- **Task prompt**:
Copying task for the records below: reproduce each one exactly and drop the pictures.

[Start of section]

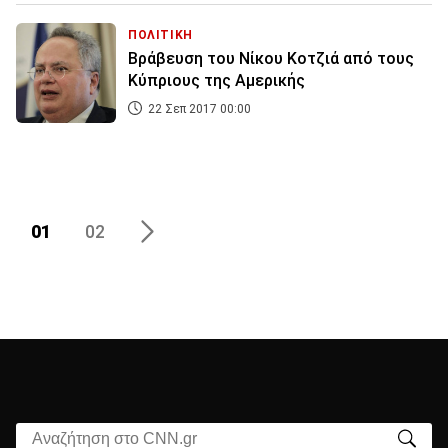
ΠΟΛΙΤΙΚΗ
Βράβευση του Νίκου Κοτζιά από τους
Κύπριους της Αμερικής
22 Σεπ 2017 00:00
01
02
Αναζήτηση στο CNN.gr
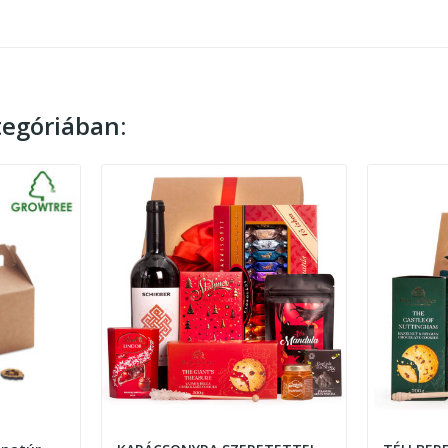
egóriában:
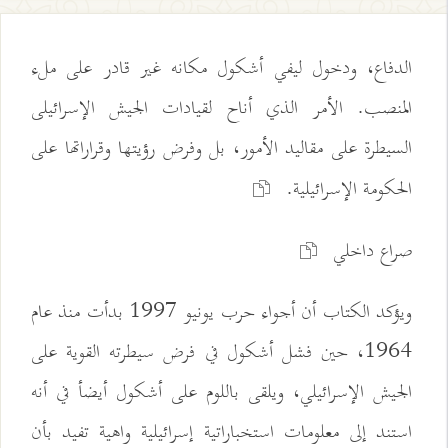
الدفاع، ودخول ليفي أشكول مكانه غير قادر على ملء
المنصب. الأمر الذي أناح لقيادات الجيش الإسرائيلى
السيطرة على مقاليد الأمور، بل وفرض رؤيتها وقراراتها على
الحكومة الإسرائيلية.
صراع داخلي
ويؤكد الكتاب أن أجواء حرب يونيو 1997 بدأت منذ عام
1964، حين فشل أشكول في فرض سيطرته القوية على
الجيش الإسرائيلي، ويلقى باللوم على أشكول أيضأ في أنه
استند إلى معلومات استخباراتية إسرائيلية واهية تفيد بأن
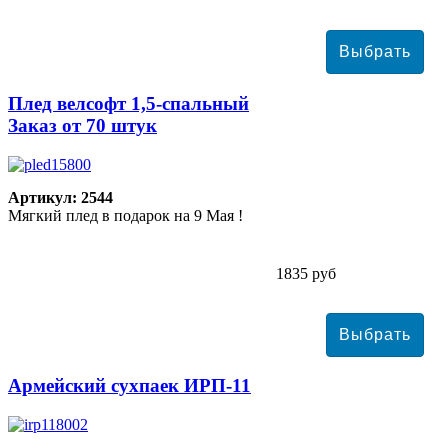
Плед велсофт 1,5-спальный
Заказ от 70 штук
Артикул: 2544
Мягкий плед в подарок на 9 Мая !
1835 руб
Армейский сухпаек ИРП-11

[End of section]

- **Solution to the problem**:
ΠΟΛΙΤΙΚΗ
Βράβευση του Νίκου Κοτζιά από τους
Κύπριους της Αμερικής
22 Σεπ 2017 00:00
01
02
Αναζήτηση στο CNN.gr
egóriában:
الدفاع، ودخول ليفي أشكول مكانه غير قادر على ملء
المنصب. الأمر الذي أناح لقيادات الجيش الإسرائيلى
السيطرة على مقاليد الأمور، بل وفرض رؤيتها وقراراتها على
الحكومة الإسرائيلية.
صراع داخلي
ويؤكد الكتاب أن أجواء حرب يونيو 1997 بدأت منذ عام
1964، حين فشل أشكول في فرض سيطرته القوية على
الجيش الإسرائيلي، ويلقى باللوم على أشكول أيضأ في أنه
استند إلى معلومات استخباراتية إسرائيلية واهية تفيد بأن
Плед велсофт 1,5-спальный
Заказ от 70 штук
Артикул: 2544
Мягкий плед в подарок на 9 Мая !
1835 руб
Армейский сухпаек ИРП-11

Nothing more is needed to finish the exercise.